Toujours en grève, le syndicat des enseignants à l’université des Comores (Sneuc) déplore un mauvais climat social. Depuis quatre mois, il se plaint du silence du gouvernement qui, en dépit de la grève des enseignants, fait la sourde oreille à leurs revendications. Les enseignants devaient effectuer la rentrée universitaire le 1er septembre dernier, selon l’arrêté du ministère portant calendrier 2025-2026. Hélas une reprise inopérante. Devant la presse, Youssouf Boinaheri, secrétaire général du Sneuc a regretté un arrêté sans effet.

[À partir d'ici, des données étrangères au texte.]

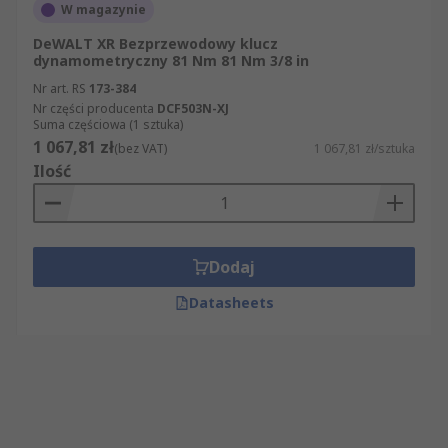
W magazynie
DeWALT XR Bezprzewodowy klucz
dynamometryczny 81 Nm 81 Nm 3/8 in
Nr art. RS
173-384
Nr części producenta
DCF503N-XJ
Suma częściowa (1 sztuka)
1 067,81 zł
(bez VAT)
1 067,81 zł/sztuka
Ilość
Dodaj
Datasheets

Le torchon continue de brûler entre le syndicat des enseignants à l’université et les autorités éducatives. Ces dernières sont restées muettes face aux revendications depuis déjà quatre mois. Le Sneuc ne décolère pas. La semaine dernière, le ministère de l’éducation nationale et de l’enseignement supérieur a publié un arrêté fixant la rentrée des enseignants au 1er septembre dernier. Devant la presse le 2 septembre, le secrétaire général du Sneuc Youssouf Boinaheri, n’a pas mâché ses mots. Il a d’abord regretté un arrêté hors format administratif. « D’ailleurs, le ministre de l’éducation devait signer deux arrêtés : un arrêté portant calendrier scolaire et un arrêté portant calendrier universitaire. Mais les reprises des deux niveaux d’enseignement ne peuvent pas être définies dans un seul arrêté. C’est hors cadre administratif », a martelé le conférencier.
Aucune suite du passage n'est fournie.